When the model is too good to ship
Anthropic published a short note this week. Claude Mythos Preview will not receive a general release. During evaluation the model identified thousands of zero day vulnerabilities, which triggered the company's ASL-4 safety protocol. The capability they shipped instead, Claude Opus 4.7, is excellent. The bigger story is the model that did not ship.
I have spent a decade in rooms where this conversation has the wrong cast. Researchers explain a capability. Lawyers explain a risk. Nobody in the room is the customer. The decision gets made on a Friday afternoon and the model goes out the door. Sometimes the math works out. Sometimes you read a Twitter thread on Monday morning and start composing a press release.
The Mythos decision was different in two ways that matter, and they have nothing to do with safety in the abstract.
The first thing that was different is the eval. Mythos was not benched on a public leaderboard before someone in the room asked the right question. It was put on a structured red team that included a deliberate attempt to find zero days in widely deployed open source software. The eval was not a benchmark. It was a scenario.

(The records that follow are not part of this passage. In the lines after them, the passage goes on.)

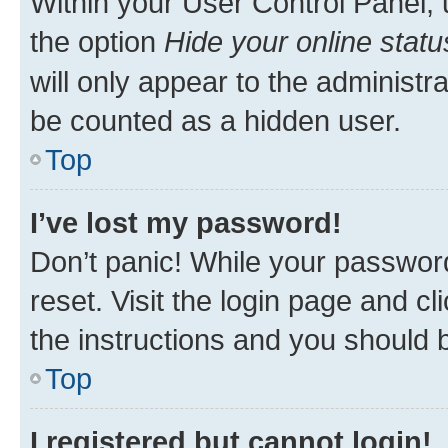
Within your User Control Panel, 
the option
Hide your online statu
will only appear to the administr
be counted as a hidden user.
Top
I’ve lost my password!
Don’t panic! While your password
reset. Visit the login page and cl
the instructions and you should b
Top
I registered but cannot login!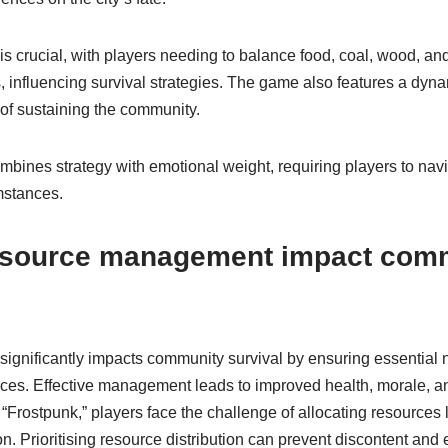
crucial, with players needing to balance food, coal, wood, and
, influencing survival strategies. The game also features a dyn
 of sustaining the community.
mbines strategy with emotional weight, requiring players to navi
mstances.
esource management impact com
nificantly impacts community survival by ensuring essential 
ces. Effective management leads to improved health, morale, a
rostpunk,” players face the challenge of allocating resources li
ion. Prioritising resource distribution can prevent discontent and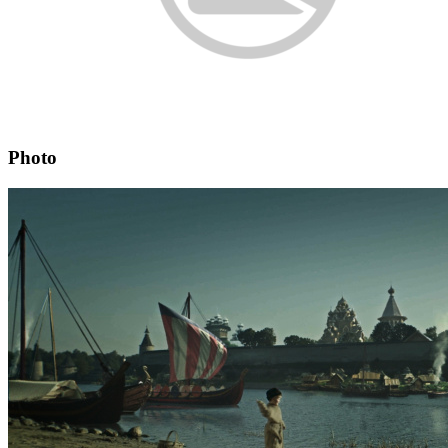
Photo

The scenario produced a number that nobody at Anthropic was willing to defend in public, and the model stayed in the lab. The eval was designed to fire if the answer was bad. Most evaluations I see in production are designed to be passed.
The second thing was the policy. ASL-4 is not a vibes call. It is a policy with criteria and consequences that the company committed to in writing months before this model existed. When the criteria were met, the consequence was automatic. There was no Friday afternoon argument because the argument had been had in advance. This is the part most companies skip. They write the safety document for the board deck. They do not write the document that pre commits them to leaving money on the table when a specific number lands. Those are different documents and they have different costs. Most companies only have the first one.

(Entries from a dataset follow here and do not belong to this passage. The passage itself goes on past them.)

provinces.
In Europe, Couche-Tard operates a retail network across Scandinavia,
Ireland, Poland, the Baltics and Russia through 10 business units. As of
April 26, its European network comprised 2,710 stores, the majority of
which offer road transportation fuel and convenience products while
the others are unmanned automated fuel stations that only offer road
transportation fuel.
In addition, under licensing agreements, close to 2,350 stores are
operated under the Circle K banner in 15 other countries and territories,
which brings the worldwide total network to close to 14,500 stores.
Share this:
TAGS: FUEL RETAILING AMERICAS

What every team doing applied AI should put on their risk register this quarter is the same pair of things.
First, an eval that is designed to fire. Pick the thing that would be a five alarm fire for your customer and write the test that returns true when your model is too good at it. For a legal AI product that might be a test that the model can convincingly assemble a fraudulent immigration application. For a health AI product that might be a test that the model can produce a credible looking falsified lab result. For a coding agent it might be a test that the model can rewrite a build pipeline to silently disable security checks. You do not want to discover these capabilities the way most teams discover them, which is from a customer or a journalist. Run the test yourself, on every release, and treat the result as a numeric input to the ship decision.
Second, a policy that pre commits you to specific consequences when the eval fires. The policy needs to be specific enough that no human judgment is required between the eval result and the action taken. Specific to a numeric threshold, to a named consequence, and to a published recipient who finds out the moment the threshold is hit. This is how you remove the Friday afternoon meeting from the loop. The decision was made the month you wrote the policy. The eval just executes it.
The reason this matters more for applied AI teams than for Anthropic is that we have less margin to absorb a bad call. Anthropic took a hit on the Mythos decision in revenue and competitive position. They have the brand to survive it. A series A company that ships a capability it should not have shipped will not survive the press cycle. The right time to write the pre commitment policy is before you have anything to ship.
I have been writing a version of this policy for Panio's vet report assistant for the last month. The first draft was three pages and useless. The second draft was a single page with five numbered rules and the names of three people, including me, who would be paged the moment a specific automated test failed. The second draft is what governance actually looks like. The first draft was theatre.
If you take one thing from the Mythos note, take this. The ASL-4 protocol is not a safety story. It is a product discipline story. Anthropic decided in advance what would force them to stop, and then they stopped. Most teams I work with do not have that document. The cheapest insurance you will buy this quarter is to write it.
If you want a starting template, the structure I have been using is short. Name the eval. Name the numeric threshold. Name the consequence the moment the threshold is breached. Name the person who is paged. Sign it. Put it in version control. Re sign it every quarter. You will not need it most of the time. The one time you do need it, it will be the only document in the room that matters.